Posted on 23 September 2016
Country must take decisive action to close them down
During today's CITES Standing Committee meeting, Laos announced its intention to discuss ways of phasing out its tiger and bear farms.
The decision comes after Laos received criticism from CITES about the lack of action to date to eradicate the illegal wildlife trade.
“Laos’ announcement that it is discussing ways to phase out its tiger farms is a welcome first step that needs to be followed with decisive action," said Heather Sohl, WWF-UK’s chief advisor on wildlife comments.
"WWF is calling for urgent action to close tiger farms across Asia. These facilities fuel the illegal tiger trade and pose a serious threat to wild populations. Laos can show leadership if these discussions result in the timely closure of its tiger farms and eradication of all illegal wildlife trade."

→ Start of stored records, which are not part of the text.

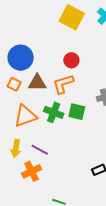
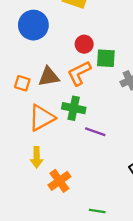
blue circle: (21, 58) -> (33, 25), moved
green square: (77, 112) -> (106, 58), moved
purple line: (40, 150) -> (95, 132), moved

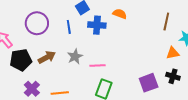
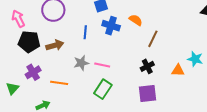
brown line: (166, 21) -> (153, 39), moved
blue line: (69, 27) -> (85, 32), moved
gray star: (75, 56) -> (81, 63), moved
black cross: (173, 76) -> (147, 66), moved, turned 32

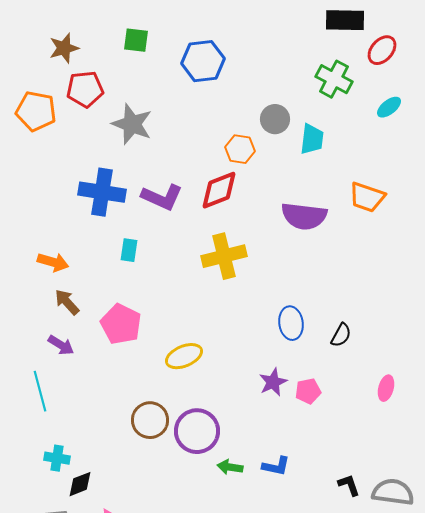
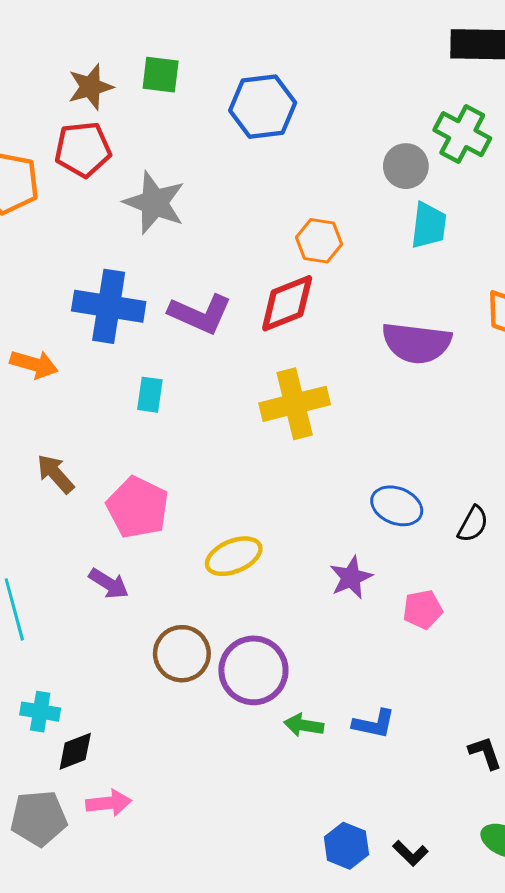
brown star: (64, 48) -> (90, 87), moved
gray circle: (275, 119) -> (406, 166), moved
orange arrow: (53, 262) -> (34, 364), moved
blue ellipse: (291, 323) -> (397, 506), turned -60
purple arrow: (61, 345) -> (109, 584), moved
purple star: (273, 382) -> (351, 577), moved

"We look forward to working with the government to develop a clear approach and timeframe to a complete tiger farm phase out," added Sohl.
In two new reports by TRAFFIC and a further report by CITES
it is evident Laos must take action to halt the high levels of illegal wildlife trade across the country.

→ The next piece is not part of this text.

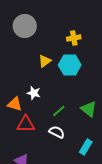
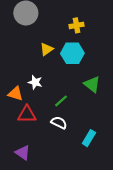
green triangle: (89, 109) -> (92, 84), moved

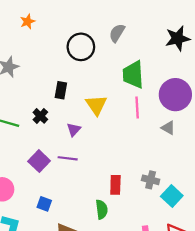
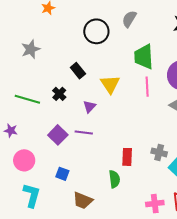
black rectangle: (61, 90) -> (78, 71), turned -49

Amongst its recommendations the CITES report highlights critical gaps in legislative coverage, a lack of law enforcement effort and a need to work with neighbouring countries to address transboundary trafficking of species.
It also raises concerns 'that rhinoceros horn, elephant ivory and other wildlife specimens are smuggled through Laos to other countries in Asia…the country is targeted by organized crime groups as a transit point'.

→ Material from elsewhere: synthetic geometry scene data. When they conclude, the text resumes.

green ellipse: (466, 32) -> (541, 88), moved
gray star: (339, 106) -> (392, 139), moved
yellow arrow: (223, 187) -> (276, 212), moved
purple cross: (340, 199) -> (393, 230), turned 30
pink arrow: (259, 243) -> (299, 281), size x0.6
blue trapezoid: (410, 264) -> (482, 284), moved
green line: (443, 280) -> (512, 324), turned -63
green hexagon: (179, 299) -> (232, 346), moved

It is encouraging that the new Prime Minister of Laos is taking steps to tackle some critical issues. These include measures to stop illegal logging and timber trade, address bear and tiger farms, as well as improved ranger training and developing new technology for reporting illegal wildlife trade.
Given Laos’ difficult history with tackling the illegal wildlife trade, WWF is looking forward to working closely with the Government on promising developments that we hope will result in substantial change.